Re: [RFC PATCH v2 08/69] KVM: TDX: add trace point before/after TDX SEAMCALLs

From: Sean Christopherson
Date: Tue Jul 13 2021 - 15:33:24 EST


On Fri, Jul 02, 2021, isaku.yamahata@xxxxxxxxx wrote:
> From: Isaku Yamahata <isaku.yamahata@xxxxxxxxx>
>
> Signed-off-by: Isaku Yamahata <isaku.yamahata@xxxxxxxxx>
> ---
> arch/x86/kvm/trace.h | 80 ++++++++++++++++++++++++++++++
> arch/x86/kvm/vmx/seamcall.h | 22 ++++++++-
> arch/x86/kvm/vmx/tdx_arch.h | 47 ++++++++++++++++++
> arch/x86/kvm/vmx/tdx_errno.h | 96 ++++++++++++++++++++++++++++++++++++
> arch/x86/kvm/x86.c | 2 +
> 5 files changed, 246 insertions(+), 1 deletion(-)
>
> diff --git a/arch/x86/kvm/trace.h b/arch/x86/kvm/trace.h
> index 4f839148948b..c3398d0de9a7 100644
> --- a/arch/x86/kvm/trace.h
> +++ b/arch/x86/kvm/trace.h
> @@ -8,6 +8,9 @@
> #include <asm/clocksource.h>
> #include <asm/pvclock-abi.h>
>
> +#include "vmx/tdx_arch.h"
> +#include "vmx/tdx_errno.h"
> +
> #undef TRACE_SYSTEM
> #define TRACE_SYSTEM kvm
>
> @@ -659,6 +662,83 @@ TRACE_EVENT(kvm_nested_vmexit_inject,
> __entry->exit_int_info, __entry->exit_int_info_err)
> );
>
> +/*
> + * Tracepoint for the start of TDX SEAMCALLs.
> + */
> +TRACE_EVENT(kvm_tdx_seamcall_enter,

To avoid confusion, I think it makes sense to avoid "enter" and "exit". E.g.
my first reaction was that the tracepoint was specific to TDENTER. And under
the hood, SEAMCALL is technically an exit :-)

What about kvm_tdx_seamcall and kvm_tdx_seamret?

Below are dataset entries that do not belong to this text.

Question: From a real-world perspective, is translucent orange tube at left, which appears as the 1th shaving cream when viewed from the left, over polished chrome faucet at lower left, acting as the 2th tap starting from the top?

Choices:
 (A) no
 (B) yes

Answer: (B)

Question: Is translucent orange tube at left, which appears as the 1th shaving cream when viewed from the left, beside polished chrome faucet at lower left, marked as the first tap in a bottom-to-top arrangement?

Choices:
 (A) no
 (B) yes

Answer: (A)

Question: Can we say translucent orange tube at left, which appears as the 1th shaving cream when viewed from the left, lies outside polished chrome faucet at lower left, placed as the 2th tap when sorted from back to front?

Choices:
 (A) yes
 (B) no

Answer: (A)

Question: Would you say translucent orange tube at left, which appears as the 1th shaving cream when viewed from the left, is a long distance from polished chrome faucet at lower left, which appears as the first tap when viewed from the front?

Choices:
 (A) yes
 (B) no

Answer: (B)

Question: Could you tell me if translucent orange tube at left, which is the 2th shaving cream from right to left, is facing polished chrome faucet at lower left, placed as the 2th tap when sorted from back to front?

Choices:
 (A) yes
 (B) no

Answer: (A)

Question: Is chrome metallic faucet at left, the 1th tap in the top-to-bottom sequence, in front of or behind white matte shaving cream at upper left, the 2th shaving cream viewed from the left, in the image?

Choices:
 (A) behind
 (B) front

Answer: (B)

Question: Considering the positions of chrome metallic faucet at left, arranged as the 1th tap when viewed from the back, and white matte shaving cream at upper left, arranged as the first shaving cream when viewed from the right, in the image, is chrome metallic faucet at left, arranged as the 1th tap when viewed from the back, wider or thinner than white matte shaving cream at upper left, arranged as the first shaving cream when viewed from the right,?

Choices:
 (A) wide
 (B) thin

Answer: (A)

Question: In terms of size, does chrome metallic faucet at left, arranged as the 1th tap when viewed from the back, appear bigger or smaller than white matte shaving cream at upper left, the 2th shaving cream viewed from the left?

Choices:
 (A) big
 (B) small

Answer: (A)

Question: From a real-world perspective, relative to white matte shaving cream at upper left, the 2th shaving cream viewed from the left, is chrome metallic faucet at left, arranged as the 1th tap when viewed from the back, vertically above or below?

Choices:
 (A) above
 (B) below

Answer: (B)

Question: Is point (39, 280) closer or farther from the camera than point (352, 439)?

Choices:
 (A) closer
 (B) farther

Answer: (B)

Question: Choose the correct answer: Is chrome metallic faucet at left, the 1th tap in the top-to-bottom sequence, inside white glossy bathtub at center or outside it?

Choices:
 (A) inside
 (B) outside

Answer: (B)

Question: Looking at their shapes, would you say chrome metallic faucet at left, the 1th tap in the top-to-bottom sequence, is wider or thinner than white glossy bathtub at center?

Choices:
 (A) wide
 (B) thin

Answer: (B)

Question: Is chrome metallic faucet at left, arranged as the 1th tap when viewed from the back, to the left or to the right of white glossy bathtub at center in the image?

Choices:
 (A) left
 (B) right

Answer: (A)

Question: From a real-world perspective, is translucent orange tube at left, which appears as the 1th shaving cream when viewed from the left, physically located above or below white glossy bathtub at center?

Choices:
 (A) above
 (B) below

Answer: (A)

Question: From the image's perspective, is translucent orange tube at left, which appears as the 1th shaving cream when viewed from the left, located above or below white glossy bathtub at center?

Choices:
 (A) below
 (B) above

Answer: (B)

If the seamret usage is too
much of a stretch, kvm_tdx_seamcall_begin/end?

> + TP_PROTO(int cpuid, __u64 op, __u64 rcx, __u64 rdx, __u64 r8,
> + __u64 r9, __u64 r10),
> + TP_ARGS(cpuid, op, rcx, rdx, r8, r9, r10),

"cpuid" is potentially confusing without looking at the caller. pcpu or pcpu_id
would be preferable.

> diff --git a/arch/x86/kvm/vmx/seamcall.h b/arch/x86/kvm/vmx/seamcall.h
> index a318940f62ed..2c83ab46eeac 100644
> --- a/arch/x86/kvm/vmx/seamcall.h
> +++ b/arch/x86/kvm/vmx/seamcall.h
> @@ -9,12 +9,32 @@
> #else
>
> #ifndef seamcall
> +#include "trace.h"
> +
> struct tdx_ex_ret;
> asmlinkage u64 __seamcall(u64 op, u64 rcx, u64 rdx, u64 r8, u64 r9, u64 r10,
> struct tdx_ex_ret *ex);
>
> +static inline u64 _seamcall(u64 op, u64 rcx, u64 rdx, u64 r8, u64 r9, u64 r10,
> + struct tdx_ex_ret *ex)
> +{
> + u64 err;
> +
> + trace_kvm_tdx_seamcall_enter(smp_processor_id(), op,
> + rcx, rdx, r8, r9, r10);
> + err = __seamcall(op, rcx, rdx, r8, r9, r10, ex);

What was the motivation behind switching from the macro magic[*] to a dedicated
asm subroutine? The macros are gross, but IMO they yielded much more readable
code for the upper level helpers, which is what people will look at the vast
majority of time. E.g.

static inline u64 tdh_sys_lp_shutdown(void)
{
return seamcall(TDH_SYS_LP_SHUTDOWN, 0, 0, 0, 0, 0, NULL);
}

static inline u64 tdh_mem_track(hpa_t tdr)
{
return seamcall(TDH_MEM_TRACK, tdr, 0, 0, 0, 0, NULL);
}

versus

static inline u64 tdsysshutdownlp(void)
{
seamcall_0(TDSYSSHUTDOWNLP);
}

static inline u64 tdtrack(hpa_t tdr)
{
seamcall_1(TDTRACK, tdr);
}


The new approach also generates very suboptimal code due to the need to shuffle
registers everywhere, e.g. gcc doesn't inline _seamcall because it's a whopping
200+ bytes.

[*] https://patchwork.kernel.org/project/kvm/patch/25f0d2c2f73c20309a1b578cc5fc15f4fd6b9a13.1605232743.git.isaku.yamahata@xxxxxxxxx/

> + if (ex)
> + trace_kvm_tdx_seamcall_exit(smp_processor_id(), op, err, ex->rcx,

smp_processor_id() is not stable since this code runs with IRQs and preemption
enabled, e.g. if the task is preempted between the tracepoint and the actual
SEAMCALL then the tracepoint may be wrong. There could also be weirdly "nested"
tracepoints since migrating the task will generate TDH_VP_FLUSH.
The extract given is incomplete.